No government south of Mexico, nor any government in the Caribbean, could imagine applying the doctrines that Finland is doing to itself. It would mean that tomorrow morning the skies would be dark with American bombers and fighters bombing the countries to smithereens.
But we have it differently. Finland's line could be described as the "oh-guts line". Finland shows Russia that we do what we can and if you don't like it, we'll do even more. Finland's leadership is like teenage boys experiencing their first hangover, the same threat and the same lack of wisdom.

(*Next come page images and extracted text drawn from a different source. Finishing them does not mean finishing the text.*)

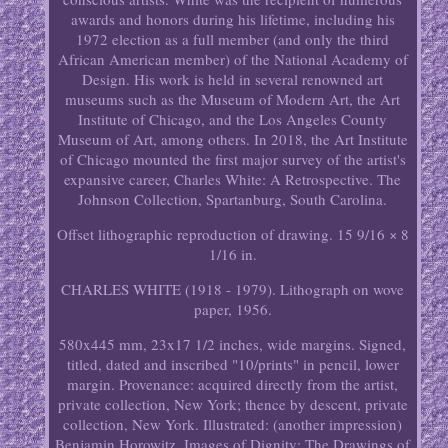
awards and honors during his lifetime, including his
1972 election as a full member (and only the third
African American member) of the National Academy of
Design. His work is held in several renowned art
museums such as the Museum of Modern Art, the Art
Institute of Chicago, and the Los Angeles County
Museum of Art, among others. In 2018, the Art Institute
of Chicago mounted the first major survey of the artist's
expansive career, Charles White: A Retrospective. The
Johnson Collection, Spartanburg, South Carolina.
Offset lithographic reproduction of drawing. 15 9/16 × 8
1/16 in.
CHARLES WHITE (1918 - 1979). Lithograph on wove
paper, 1956.
580x445 mm, 23x17 1/2 inches, wide margins. Signed,
titled, dated and inscribed "10/prints" in pencil, lower
margin. Provenance: acquired directly from the artist,
private collection, New York; thence by descent, private
collection, New York. Illustrated: (another impression)
Benjamin Horowitz. Images of Dignity: The Drawings of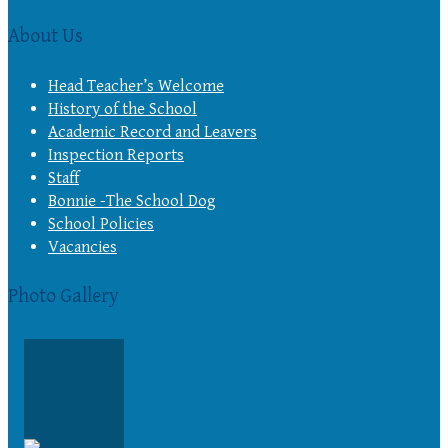
About Us
Head Teacher’s Welcome
History of the School
Academic Record and Leavers
Inspection Reports
Staff
Bonnie -The School Dog
School Policies
Vacancies
Photo Gallery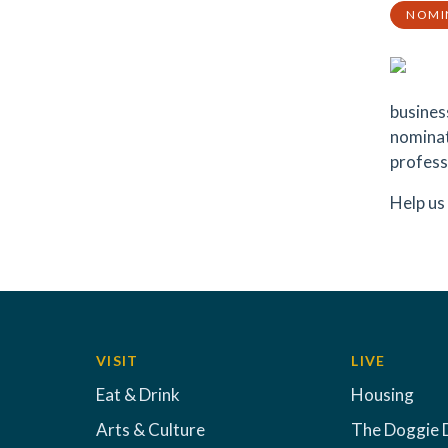
NOMI
busines
nominat
profess
Help us
VISIT
LIVE
Eat & Drink
Housing
Arts & Culture
The Doggie 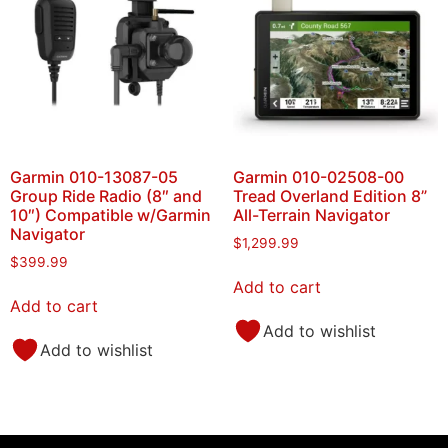
Garmin 010-13087-05
Garmin 010-02508-00
Group Ride Radio (8″ and
Tread Overland Edition 8”
10″) Compatible w/Garmin
All-Terrain Navigator
Navigator
$
1,299.99
$
399.99
Add to cart
Add to cart
Add to wishlist
Add to wishlist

I recommend Pauli Brattico's column in MV magazine today. Brattico knows physics and mathematics and has calculated what life expectancy Finland would have if war started. And why would it start? It could start because of a failure in the warning systems. Finland's close proximity to Russia means that there is very little time to evaluate false alarms. War could start quite by accident, among other reasons. Other reasons could be the fear of a decapitation attack. The United States has carried out several decapitation attacks on heads of state and is suspected of attempting one on the Russian president. When the Russian president was targeted by an assassination attempt using drones launched from Ukraine and the president was supposed to be in a conference room at a certain center, his presence was located by phone call. The call was intended to verify his location. The US leadership is suspected of involvement in the phone call.
Pauli Brattico has drawn conclusions and moved to Italy because he speaks the language. Most Finns do not have this opportunity. They have to submit to the insecurity policy that Finnish teenagers who enjoy their drunkenness are doing. They are really excited when they have received such secret information about NATO's or the United States' nuclear weapons that it cannot be publicly disclosed. That's about democracy.